The CarDS lab has made this AI submission accessible for research purposes, promoting further exploration and development in the field.
The Future of AI in Cardiology
Dr. Oikonomou emphasized the necessity of integrating AI into medical practices to enhance accessibility and scalability. We need to make use of AI. We need to leverage AI to make those technologies more accessible, more scalable, he stated.
The CarDS lab’s choice of point-of-care ultrasound is strategic, as it is indeed indeed easily applicable for community-based screenings of abnormal heart disorders, costs less than $2,000, and can be readily connected to a smartphone.

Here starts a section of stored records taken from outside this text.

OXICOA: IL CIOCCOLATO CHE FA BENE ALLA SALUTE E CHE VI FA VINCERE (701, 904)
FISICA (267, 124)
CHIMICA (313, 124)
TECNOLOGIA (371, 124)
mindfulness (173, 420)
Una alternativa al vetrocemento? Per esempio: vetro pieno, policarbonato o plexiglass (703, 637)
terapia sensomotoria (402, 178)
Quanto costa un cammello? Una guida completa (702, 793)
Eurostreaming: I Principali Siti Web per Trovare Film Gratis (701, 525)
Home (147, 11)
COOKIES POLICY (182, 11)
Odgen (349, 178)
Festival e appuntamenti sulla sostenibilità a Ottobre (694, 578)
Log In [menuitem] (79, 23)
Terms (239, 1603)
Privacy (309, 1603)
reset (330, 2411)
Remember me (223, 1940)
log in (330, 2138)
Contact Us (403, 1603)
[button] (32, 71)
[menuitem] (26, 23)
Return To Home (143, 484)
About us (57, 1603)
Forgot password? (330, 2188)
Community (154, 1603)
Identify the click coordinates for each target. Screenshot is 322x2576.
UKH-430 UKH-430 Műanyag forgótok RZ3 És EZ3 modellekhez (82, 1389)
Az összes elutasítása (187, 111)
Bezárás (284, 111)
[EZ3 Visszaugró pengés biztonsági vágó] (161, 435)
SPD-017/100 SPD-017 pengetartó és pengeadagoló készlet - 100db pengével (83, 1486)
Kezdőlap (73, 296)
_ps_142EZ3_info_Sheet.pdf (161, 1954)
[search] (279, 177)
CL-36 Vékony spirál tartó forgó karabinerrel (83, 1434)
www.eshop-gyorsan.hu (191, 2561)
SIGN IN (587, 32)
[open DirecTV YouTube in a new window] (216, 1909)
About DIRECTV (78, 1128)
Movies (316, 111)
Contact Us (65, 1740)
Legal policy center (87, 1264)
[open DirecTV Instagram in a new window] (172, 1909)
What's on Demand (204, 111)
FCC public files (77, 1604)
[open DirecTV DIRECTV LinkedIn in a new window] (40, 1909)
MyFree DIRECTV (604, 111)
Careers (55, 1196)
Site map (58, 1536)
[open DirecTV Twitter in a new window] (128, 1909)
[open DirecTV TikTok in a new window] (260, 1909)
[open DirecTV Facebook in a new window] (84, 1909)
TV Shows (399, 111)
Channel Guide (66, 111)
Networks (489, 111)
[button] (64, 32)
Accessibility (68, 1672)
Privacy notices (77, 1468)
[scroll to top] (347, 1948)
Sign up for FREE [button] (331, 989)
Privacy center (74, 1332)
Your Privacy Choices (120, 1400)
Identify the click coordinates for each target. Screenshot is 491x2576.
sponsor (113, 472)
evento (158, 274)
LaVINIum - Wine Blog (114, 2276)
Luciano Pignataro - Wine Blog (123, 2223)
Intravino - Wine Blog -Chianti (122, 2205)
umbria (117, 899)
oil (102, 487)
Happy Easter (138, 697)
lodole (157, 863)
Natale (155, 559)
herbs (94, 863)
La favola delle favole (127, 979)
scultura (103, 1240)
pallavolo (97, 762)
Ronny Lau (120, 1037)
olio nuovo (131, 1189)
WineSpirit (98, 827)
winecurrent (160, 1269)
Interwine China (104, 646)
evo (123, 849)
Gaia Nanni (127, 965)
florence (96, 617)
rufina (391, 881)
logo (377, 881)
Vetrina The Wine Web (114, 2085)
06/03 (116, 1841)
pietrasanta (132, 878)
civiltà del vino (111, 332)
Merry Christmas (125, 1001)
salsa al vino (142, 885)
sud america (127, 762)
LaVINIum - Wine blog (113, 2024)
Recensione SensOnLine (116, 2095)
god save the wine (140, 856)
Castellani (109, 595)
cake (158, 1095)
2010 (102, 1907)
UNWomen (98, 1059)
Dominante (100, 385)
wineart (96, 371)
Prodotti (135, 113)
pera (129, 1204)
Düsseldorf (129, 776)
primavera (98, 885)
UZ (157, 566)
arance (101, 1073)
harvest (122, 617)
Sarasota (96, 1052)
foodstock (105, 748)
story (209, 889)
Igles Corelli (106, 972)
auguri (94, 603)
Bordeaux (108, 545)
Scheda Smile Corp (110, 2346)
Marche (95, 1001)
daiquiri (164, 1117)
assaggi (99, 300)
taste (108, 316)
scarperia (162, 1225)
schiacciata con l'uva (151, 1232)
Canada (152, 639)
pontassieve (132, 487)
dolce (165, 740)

gregory Holste, a doctoral student in the CarDS Lab, highlighted the meaning of the collaboration with external partners at Mount Sinai. This multi-site validation confirms that the model will work reliably when exposed to new settings and patient distributions beyond what was seen during model development, Holste said.
Looking ahead, Dr. Oikonomou shared plans for a clinical trial were some providers will have access to the AI tools, while others will not. The results from this trial will provide valuable insights into the clinical value of using AI technologies to detect abnormal heart muscle disorders.
Conclusion
The development of this AI tool represents a significant leap forward in the early detection and management of cardiomyopathies. By leveraging accessible technology and advanced algorithms, the CarDS Lab at the School of Medicine is paving the way for more proactive and effective cardiac care. The potential impact on patient outcomes is considerable, offering hope for earlier intervention and improved quality of life for individuals at risk of heart muscle disease.